The hidden .NET memory leak

Memory leaks in .NET do not always look like memory leaks. Most developers picture the obvious version. Something gets added to a static list. Nothing ever removes it. Memory grows forever. The process eventually falls over. That version exists, but it is not the one that usually gets missed in production. The more awkward version is when every object has a reason to still be alive. Nothing is technically lost. Nothing looks obviously broken in code review. The garbage collector is doing what it should. The problem is that your application keeps giving objects longer lifetimes than they were meant to have. That is where a lot of .NET memory issues hide.

The GC cannot collect objects you are still holding

The .NET garbage collector is good, but it is not magic. It can reclaim objects that are no longer reachable. If your code still has a path to an object, the GC has to treat it as live. That path can be direct, like a static dictionary. It can also be indirect, through an event handler, a closure, a long lived service, a queue, a timer, a cache, or an object graph hanging off a singleton. This is why some leaks do not look like leaks.

The memory is not unmanaged. The objects are not lost. The process is simply retaining too much application state. You see it in production as steady memory growth, more Gen2 collections, longer pauses, growing container memory, and eventually restarts. The first instinct is often to blame the GC. In many cases, the GC is only reporting the shape of your object lifetimes back to you.

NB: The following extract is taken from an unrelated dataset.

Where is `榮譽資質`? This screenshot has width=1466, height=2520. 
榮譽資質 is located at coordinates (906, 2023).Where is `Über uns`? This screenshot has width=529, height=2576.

Static caches are the classic trap

A static cache is easy to justify. You have expensive reference data. You do not want to load it repeatedly. You put it somewhere global. It works. Then the cache starts accepting dynamic data. Customer specific data. User specific data. Tenant specific data. Request shaped data. Data with no expiry. Data where the key space grows over time. The cache was added for performance, but it becomes a memory retention mechanism.

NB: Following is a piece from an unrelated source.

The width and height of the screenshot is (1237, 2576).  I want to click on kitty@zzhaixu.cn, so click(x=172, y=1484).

public static class CustomerCache
{
    private static readonly Dictionary<Guid, CustomerSnapshot> Customers = new();

    public static CustomerSnapshot GetOrAdd(Guid customerId, Func<CustomerSnapshot> factory)
    {
        if (Customers.TryGetValue(customerId, out var customer))
        {
            return customer;
        }

        customer = factory();
        Customers[customerId] = customer;

        return customer;
    }
}

This code is simple, but it has no limit. Every customer added to the dictionary can stay there for the lifetime of the process. If CustomerSnapshot contains orders, permissions, addresses, preferences, or other nested objects, the retained memory can be much larger than the dictionary suggests. The safer version is not just "use a cache library". The safer version is to decide what the cache is allowed to hold, how long it is allowed to hold it, and what happens when the system is under pressure.

IMemoryCache gives you expiry and size controls, but only if you actually use them.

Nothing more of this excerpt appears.